# Kennel/Crates for Suburban



## Taylor (Apr 7, 2009)

What kind do you use? Recommend? Price? I would need 2. They would be in the Cargo area of a 2003 Suburban.


----------



## Mac's Mom (Jun 7, 2010)

I'm a little confused. You're looking for crates for transportation purposes only? If so, for what size dogs?


----------



## Taylor (Apr 7, 2009)

Yes, sorry. Just for use in the Suburban. Its for my 2 GSD's


----------



## JKlatsky (Apr 21, 2007)

We have an Expedition and we use the Varikennels. 








To fit 2 side by side, we use a 400 (36" long) for my 70lbers and a 500 (40") for the 90lb dogs. I have friends with Suburbans who put 2 500 kennels side by side, but you generally have to put the one up a little on a shelf so that they fit. This does work out nicely because if you build it right you can put a flat rolling storage box underneath the crate that's up for dog gear!!
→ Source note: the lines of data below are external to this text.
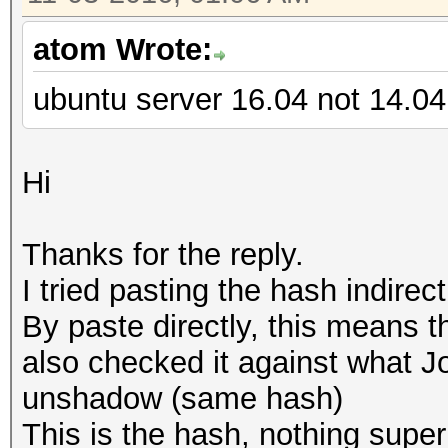
atom Wrote:
ubuntu server 16.04 not 14.04
Hi
Thanks for the reply.
I tried pasting the hash indirec
By paste directly, this means th
also checked it against what J
unshadow (same hash)
This is the hash, nothing super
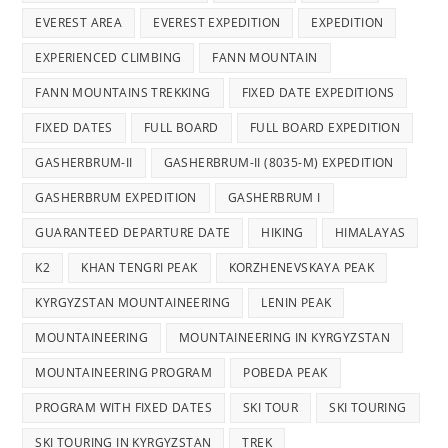
EVEREST AREA
EVEREST EXPEDITION
EXPEDITION
EXPERIENCED CLIMBING
FANN MOUNTAIN
FANN MOUNTAINS TREKKING
FIXED DATE EXPEDITIONS
FIXED DATES
FULL BOARD
FULL BOARD EXPEDITION
GASHERBRUM-II
GASHERBRUM-II (8035-M) EXPEDITION
GASHERBRUM EXPEDITION
GASHERBRUM I
GUARANTEED DEPARTURE DATE
HIKING
HIMALAYAS
K2
KHAN TENGRI PEAK
KORZHENEVSKAYA PEAK
KYRGYZSTAN MOUNTAINEERING
LENIN PEAK
MOUNTAINEERING
MOUNTAINEERING IN KYRGYZSTAN
MOUNTAINEERING PROGRAM
POBEDA PEAK
PROGRAM WITH FIXED DATES
SKI TOUR
SKI TOURING
SKI TOURING IN KYRGYZSTAN
TREK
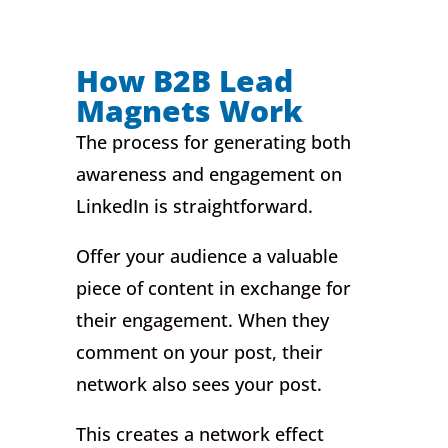
How B2B Lead
Magnets Work
The process for generating both
awareness and engagement on
LinkedIn is straightforward.
Offer your audience a valuable
piece of content in exchange for
their engagement. When they
comment on your post, their
network also sees your post.
This creates a network effect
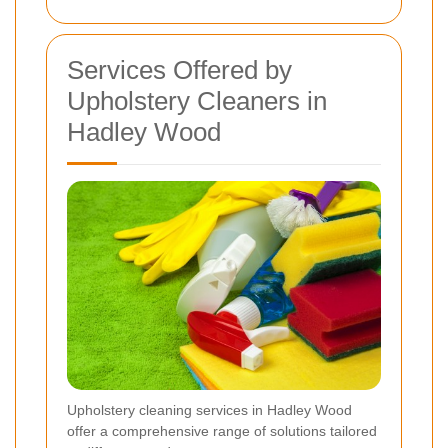
Services Offered by
Upholstery Cleaners in
Hadley Wood
Upholstery cleaning services in Hadley Wood
offer a comprehensive range of solutions tailored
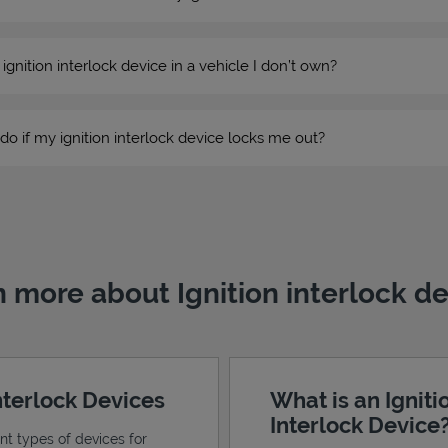
n ignition interlock device in a vehicle I don’t own?
do if my ignition interlock device locks me out?
 more about Ignition interlock d
Interlock Devices
What is an Igniti
Interlock Device
ent types of devices for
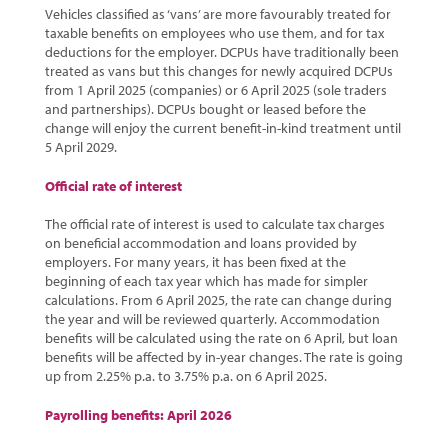
Vehicles classified as ‘vans’ are more favourably treated for
taxable benefits on employees who use them, and for tax
deductions for the employer. DCPUs have traditionally been
treated as vans but this changes for newly acquired DCPUs
from 1 April 2025 (companies) or 6 April 2025 (sole traders
and partnerships). DCPUs bought or leased before the
change will enjoy the current benefit-in-kind treatment until
5 April 2029.
Official rate of interest
The official rate of interest is used to calculate tax charges
on beneficial accommodation and loans provided by
employers. For many years, it has been fixed at the
beginning of each tax year which has made for simpler
calculations. From 6 April 2025, the rate can change during
the year and will be reviewed quarterly. Accommodation
benefits will be calculated using the rate on 6 April, but loan
benefits will be affected by in-year changes. The rate is going
up from 2.25% p.a. to 3.75% p.a. on 6 April 2025.
Payrolling benefits: April 2026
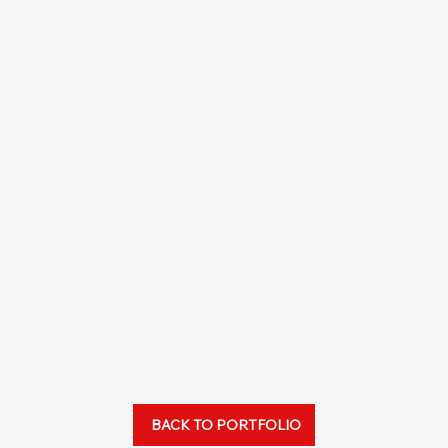
BACK TO PORTFOLIO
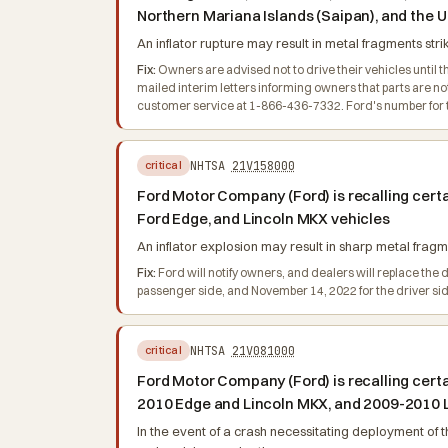
Northern Mariana Islands (Saipan), and the U
An inflator rupture may result in metal fragments stri
Fix:
Owners are advised not to drive their vehicles until th
mailed interim letters informing owners that parts are 
customer service at 1-866-436-7332. Ford's number for th
NHTSA
21V158000
critical
Ford Motor Company (Ford) is recalling cer
Ford Edge, and Lincoln MKX vehicles
An inflator explosion may result in sharp metal fragme
Fix:
Ford will notify owners, and dealers will replace the d
passenger side, and November 14, 2022 for the driver si
NHTSA
21V081000
critical
Ford Motor Company (Ford) is recalling cer
2010 Edge and Lincoln MKX, and 2009-2010 
In the event of a crash necessitating deployment of th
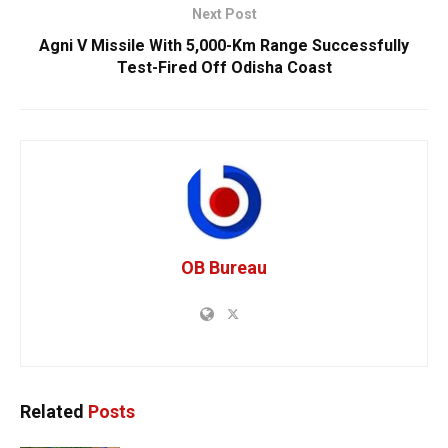
Next Post
Agni V Missile With 5,000-Km Range Successfully
Test-Fired Off Odisha Coast
OB Bureau
Related
Posts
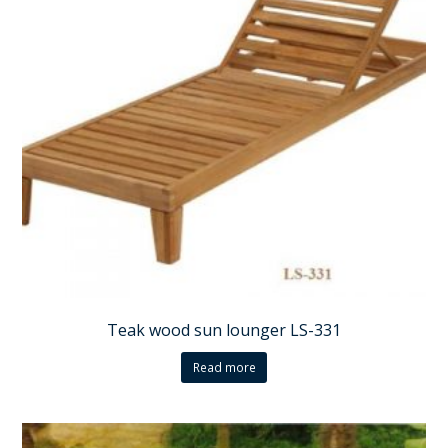
Teak wood sun lounger LS-331
Read more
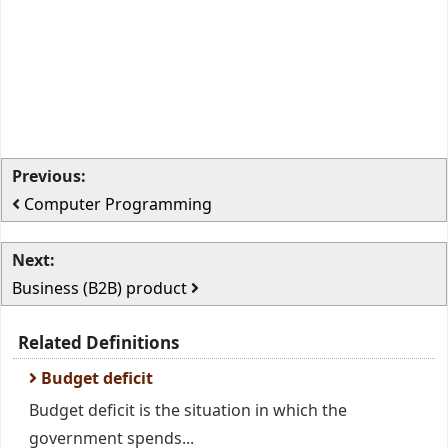
Previous:
Computer Programming
Next:
Business (B2B) product
Related Definitions
Budget deficit
Budget deficit is the situation in which the
government spends...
You do not have to get the name brand ones. I think the Bargain Hound version at PetsMart is something like $80. These also pop up on Craigslist fairly often, in good shape, and for a reduced cost. Just be sure to bleach and disinfect the crates before you put your furkids in them if they're not new.


----------



## Taylor (Apr 7, 2009)

Thank you! That was very helpful.


----------



## CainGSD (Nov 15, 2003)

Taylor said:


> Thank you! That was very helpful.


I have the two 500 crates side by side set up in my older suburban that JKlatsky wrote about. This is working out exceptionally well for me. I do have one crate on a 7 inch wooden box with the roll out under the bed box for gear. The other crate is on 4 inch wooden riser. I am also able to lay the middle row of seating flat and it will accomodate 2 additional 500 crates for longer trips. I will try and get a picture of this set up for you.


----------



## Taylor (Apr 7, 2009)

CainGSD said:


> I have the two 500 crates side by side set up in my older suburban that JKlatsky wrote about. This is working out exceptionally well for me. I do have one crate on a 7 inch wooden box with the roll out under the bed box for gear. The other crate is on 4 inch wooden riser. I am also able to lay the middle row of seating flat and it will accomodate 2 additional 500 crates for longer trips. I will try and get a picture of this set up for you.


 
I appreciate it. So did you make the wooden box? I think my DH could definatley do that. I appreciate any pics you may have.


----------